Mothercare, the maternity specialist, revealed strong interim results and has unveiled plans to take advantage of property market conditions to reshape key parts of its store portfolio.
Mothercare said underlying group profit before tax rose 11.1% to £10m on sales up 7.9% to £387.3m. Like-for-likes grew 4% in the UK and 1% internationally.
Following completion of the first phase of its property strategy, Mothercare will now exploit the fact that 50% of its leases expire within the next three years and a weak property market to open parenting centres - housing the full range of Mothercare and Early Learning Centre ranges and concessions - rationalise the high street chain and open “landmark” shops.
Parenting centres at present account for 40% of UK store space and 65% of profit.
Another 31 will be opened over three years, including 10 in the current year, and the intention is to have 120 altogether. “In the current property market and with the destination appeal of our two brands we are able to obtain advantageous lease terms and enter key catchments that have previously been difficult to access profitably,” the retailer said.

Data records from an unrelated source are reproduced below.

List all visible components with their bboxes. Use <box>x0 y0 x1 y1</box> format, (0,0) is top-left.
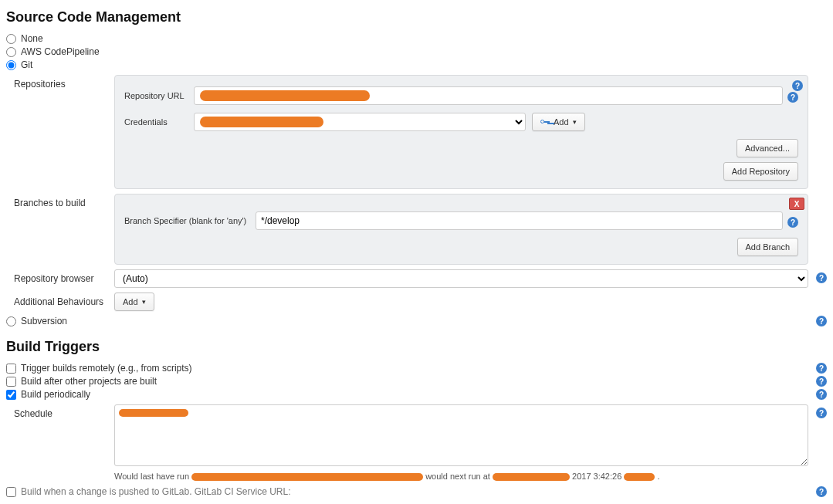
delete-branch-button[interactable]: X <box>789 198 804 210</box>
repositories-label: Repositories <box>14 75 114 90</box>
trigger-periodic-checkbox[interactable] <box>6 390 16 400</box>
add-credentials-label: Add <box>554 117 569 127</box>
trigger-remote-checkbox[interactable] <box>6 364 16 374</box>
credentials-label: Credentials <box>124 117 194 127</box>
add-credentials-button[interactable]: Add ▾ <box>532 113 585 131</box>
branch-specifier-label: Branch Specifier (blank for 'any') <box>124 216 256 225</box>
advanced-button[interactable]: Advanced... <box>736 139 798 157</box>
trigger-periodic-label[interactable]: Build periodically <box>21 389 816 400</box>
help-icon[interactable]: ? <box>816 408 827 418</box>
add-behaviour-button[interactable]: Add ▾ <box>114 293 154 311</box>
credentials-select[interactable] <box>194 113 526 131</box>
repositories-panel: ? Repository URL ? Credentials Add ▾ <box>114 75 808 189</box>
help-icon[interactable]: ? <box>816 316 827 326</box>
help-icon[interactable]: ? <box>816 363 827 374</box>
schedule-label: Schedule <box>14 404 114 419</box>
scm-label-svn[interactable]: Subversion <box>21 316 816 326</box>
schedule-hint: Would last have run would next run at 20… <box>114 472 808 482</box>
add-behaviour-label: Add <box>123 297 138 306</box>
branches-label: Branches to build <box>14 194 114 208</box>
add-branch-button[interactable]: Add Branch <box>737 238 798 256</box>
trigger-after-checkbox[interactable] <box>6 377 16 387</box>
help-icon[interactable]: ? <box>816 389 827 400</box>
schedule-textarea[interactable] <box>114 404 808 466</box>
add-repository-button[interactable]: Add Repository <box>723 162 798 181</box>
scm-label-aws[interactable]: AWS CodePipeline <box>21 46 100 57</box>
scm-radio-git[interactable] <box>6 60 16 70</box>
behaviours-label: Additional Behaviours <box>14 293 114 307</box>
help-icon[interactable]: ? <box>787 217 798 228</box>
scm-radio-svn[interactable] <box>6 316 16 326</box>
scm-radio-none[interactable] <box>6 34 16 44</box>
trigger-gitlab-label[interactable]: Build when a change is pushed to GitLab.… <box>21 486 816 497</box>
repo-url-input[interactable] <box>194 86 783 105</box>
key-icon <box>540 119 550 125</box>
chevron-down-icon: ▾ <box>573 118 577 126</box>
chevron-down-icon: ▾ <box>142 298 146 306</box>
help-icon[interactable]: ? <box>816 486 827 497</box>
help-icon[interactable]: ? <box>816 376 827 387</box>
branch-specifier-input[interactable] <box>256 211 783 230</box>
scm-label-none[interactable]: None <box>21 33 43 44</box>
trigger-after-label[interactable]: Build after other projects are built <box>21 376 816 387</box>
scm-radio-aws[interactable] <box>6 47 16 57</box>
trigger-gitlab-checkbox[interactable] <box>6 487 16 497</box>
scm-label-git[interactable]: Git <box>21 59 32 70</box>
help-icon[interactable]: ? <box>816 272 827 283</box>
repo-browser-label: Repository browser <box>14 269 114 284</box>
repo-url-label: Repository URL <box>124 91 194 100</box>
repo-browser-select[interactable]: (Auto) <box>114 269 808 288</box>
scm-header: Source Code Management <box>6 9 827 25</box>
help-icon[interactable]: ? <box>787 92 798 103</box>
triggers-header: Build Triggers <box>6 339 827 355</box>
branches-panel: X Branch Specifier (blank for 'any') ? A… <box>114 194 808 265</box>
trigger-remote-label[interactable]: Trigger builds remotely (e.g., from scri… <box>21 363 816 374</box>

Mothercare will address 90 “lower profit” high street shops as leases expire. Mothercare said: “We plan to move these stores to more profitable out-of-town locations, seek to renegotiate rentals or, if this can’t be achieved, close these stores.”
Mothercare has also identified 12 locations for “landmark” stores in high footfall locations such as city centres and shopping malls.
Mothercare chief executive Ben Gordon said: “With the strength of our two global brands, our rapidly growing international platform, a reducing UK cost base and debt-free business, we are well placed as we enter the important second half.”